Recorded data ▸
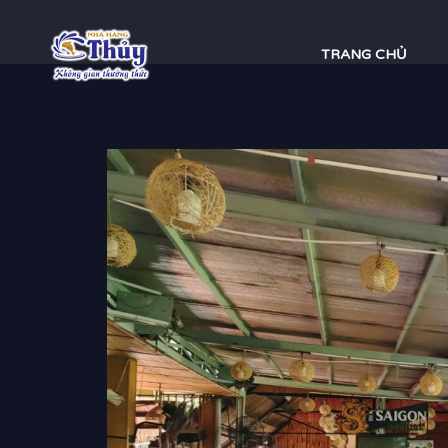
Skip
to
TRANG CHỦ
content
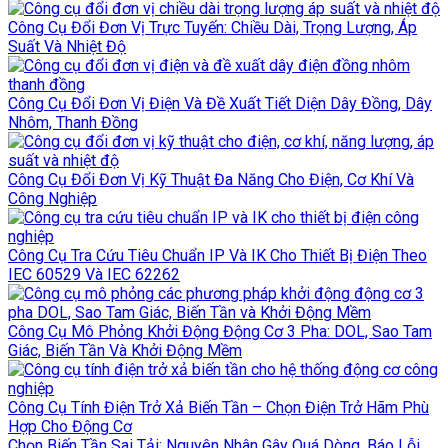
Công Cụ Đổi Đơn Vị Trực Tuyến: Chiều Dài, Trọng Lượng, Áp
Suất Và Nhiệt Độ
Công Cụ Đổi Đơn Vị Điện Và Đề Xuất Tiết Diện Dây Đồng, Dây
Nhôm, Thanh Đồng
Công Cụ Đổi Đơn Vị Kỹ Thuật Đa Năng Cho Điện, Cơ Khí Và
Công Nghiệp
Công Cụ Tra Cứu Tiêu Chuẩn IP Và IK Cho Thiết Bị Điện Theo
IEC 60529 Và IEC 62262
Công Cụ Mô Phỏng Khởi Động Động Cơ 3 Pha: DOL, Sao Tam
Giác, Biến Tần Và Khởi Động Mềm
Công Cụ Tính Điện Trở Xả Biến Tần – Chọn Điện Trở Hãm Phù
Hợp Cho Động Cơ
Chọn Biến Tần Sai Tải: Nguyên Nhân Gây Quá Dòng, Báo Lỗi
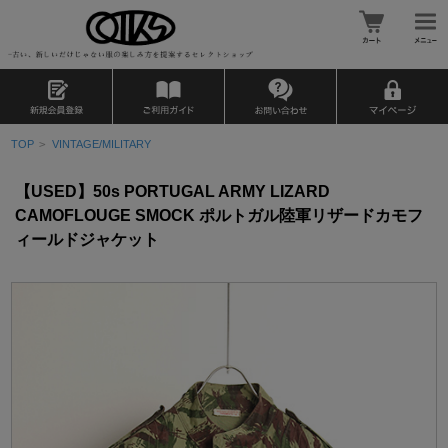
TOP
>
VINTAGE/MILITARY
【USED】50s PORTUGAL ARMY LIZARD
CAMOFLOUGE SMOCK ポルトガル陸軍リザードカモフ
ィールドジャケット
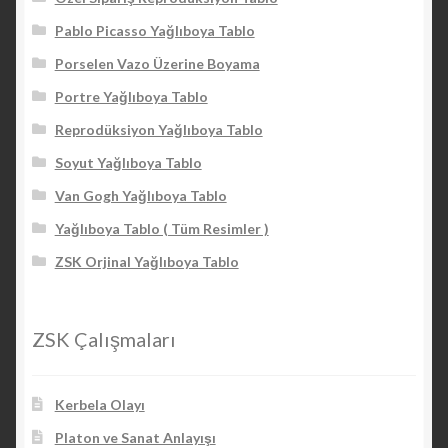
Pablo Picasso Yağlıboya Tablo
Porselen Vazo Üzerine Boyama
Portre Yağlıboya Tablo
Reprodüksiyon Yağlıboya Tablo
Soyut Yağlıboya Tablo
Van Gogh Yağlıboya Tablo
Yağlıboya Tablo ( Tüm Resimler )
ZSK Orjinal Yağlıboya Tablo
ZSK Çalışmaları
Kerbela Olayı
Platon ve Sanat Anlayışı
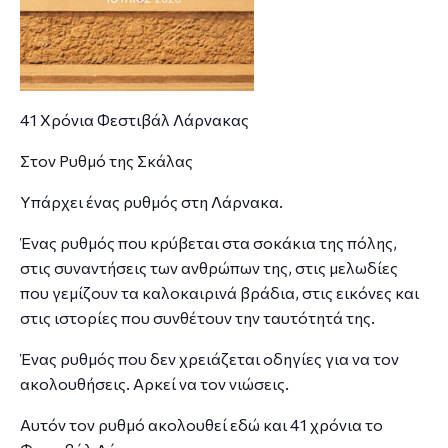
41 Χρόνια Φεστιβάλ Λάρνακας
Στον Ρυθμό της Σκάλας
Υπάρχει ένας ρυθμός στη Λάρνακα.
Ένας ρυθμός που κρύβεται στα σοκάκια της πόλης,
στις συναντήσεις των ανθρώπων της, στις μελωδίες
που γεμίζουν τα καλοκαιρινά βράδια, στις εικόνες και
στις ιστορίες που συνθέτουν την ταυτότητά της.
Ένας ρυθμός που δεν χρειάζεται οδηγίες για να τον
ακολουθήσεις. Αρκεί να τον νιώσεις.
Αυτόν τον ρυθμό ακολουθεί εδώ και 41 χρόνια το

What needs to be done ▸
An exact copy of the entries above, with no pictures, is the required answer.

Response ▸
Skip
to
TRANG CHỦ
content
Công Cụ Đổi Đơn Vị Trực Tuyến: Chiều Dài, Trọng Lượng, Áp
Suất Và Nhiệt Độ
Công Cụ Đổi Đơn Vị Điện Và Đề Xuất Tiết Diện Dây Đồng, Dây
Nhôm, Thanh Đồng
Công Cụ Đổi Đơn Vị Kỹ Thuật Đa Năng Cho Điện, Cơ Khí Và
Công Nghiệp
Công Cụ Tra Cứu Tiêu Chuẩn IP Và IK Cho Thiết Bị Điện Theo
IEC 60529 Và IEC 62262
Công Cụ Mô Phỏng Khởi Động Động Cơ 3 Pha: DOL, Sao Tam
Giác, Biến Tần Và Khởi Động Mềm
Công Cụ Tính Điện Trở Xả Biến Tần – Chọn Điện Trở Hãm Phù
Hợp Cho Động Cơ
Chọn Biến Tần Sai Tải: Nguyên Nhân Gây Quá Dòng, Báo Lỗi
TOP
>
VINTAGE/MILITARY
【USED】50s PORTUGAL ARMY LIZARD
CAMOFLOUGE SMOCK ポルトガル陸軍リザードカモフ
ィールドジャケット
Pablo Picasso Yağlıboya Tablo
Porselen Vazo Üzerine Boyama
Portre Yağlıboya Tablo
Reprodüksiyon Yağlıboya Tablo
Soyut Yağlıboya Tablo
Van Gogh Yağlıboya Tablo
Yağlıboya Tablo ( Tüm Resimler )
ZSK Orjinal Yağlıboya Tablo
ZSK Çalışmaları
Kerbela Olayı
Platon ve Sanat Anlayışı
41 Χρόνια Φεστιβάλ Λάρνακας
Στον Ρυθμό της Σκάλας
Υπάρχει ένας ρυθμός στη Λάρνακα.
Ένας ρυθμός που κρύβεται στα σοκάκια της πόλης,
στις συναντήσεις των ανθρώπων της, στις μελωδίες
που γεμίζουν τα καλοκαιρινά βράδια, στις εικόνες και
στις ιστορίες που συνθέτουν την ταυτότητά της.
Ένας ρυθμός που δεν χρειάζεται οδηγίες για να τον
ακολουθήσεις. Αρκεί να τον νιώσεις.
Αυτόν τον ρυθμό ακολουθεί εδώ και 41 χρόνια το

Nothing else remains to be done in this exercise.